Nie nie widziałem jeszcze X-ów

w /etc/X11 mam xorg.conf ale jeszcze nie edytowałem.

Poradzcie proszę.

----------

## Kajan

A połączenie z internetem masz  :Wink: 

Pozdrawiam

----------

## morys

Tak. Mam połączenie z internetem.

Po instalacji , restarcie i wklepaniu:

emerge -pv mc

system mielił przez kilka godzin i pobierał (aktualizował wiele pakietów).

----------

## Polin

 *morys wrote:*   

> 
> 
> Po instalacji , restarcie i wklepaniu:
> 
> emerge -pv mc
> ...

 

Coś tu kręcisz. Na pewno po użyciu -p nic Ci nie pobierał.

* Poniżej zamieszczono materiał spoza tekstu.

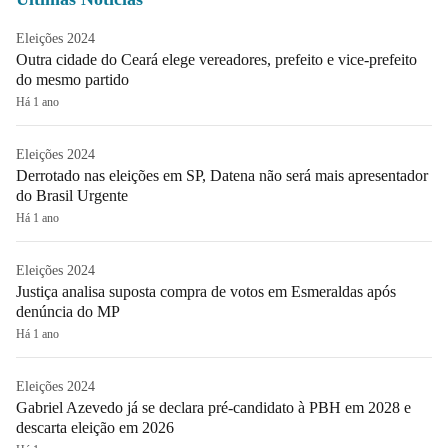
Eleições 2024
Outra cidade do Ceará elege vereadores, prefeito e vice-prefeito
do mesmo partido
Há 1 ano
Eleições 2024
Derrotado nas eleições em SP, Datena não será mais apresentador
do Brasil Urgente
Há 1 ano
Eleições 2024
Justiça analisa suposta compra de votos em Esmeraldas após
denúncia do MP
Há 1 ano
Eleições 2024
Gabriel Azevedo já se declara pré-candidato à PBH em 2028 e
descarta eleição em 2026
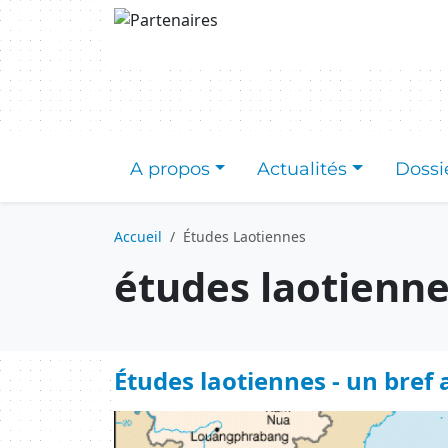
Aller au contenu principal
A propos
Actualités
Dossi
Accueil
Études Laotiennes
études laotienn
Études laotiennes - un bref
Image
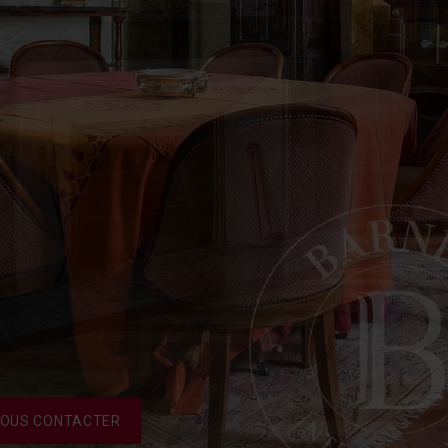
OUS CONTACTER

Zajrzyj do podręcznika portage, przeczytaj, tam są naprawde przydatne informacje, przystępnie opisane, w dodatku po polsku. Podręcznik znajdziesz na stronie gentoo.org , w dziale z dokumentacją.

----------

## morys

Jest jak napisałem Polin.

W konsoli wyświetlały sie pobierane pliki , transfer i czas pozostały do końca pobierania.

Nic więcej nie wiem.

Prosze o podpowiedź.

----------

## piotruspan

pokaz nam jak to wyglada bo nikt Ci nie uwierzy...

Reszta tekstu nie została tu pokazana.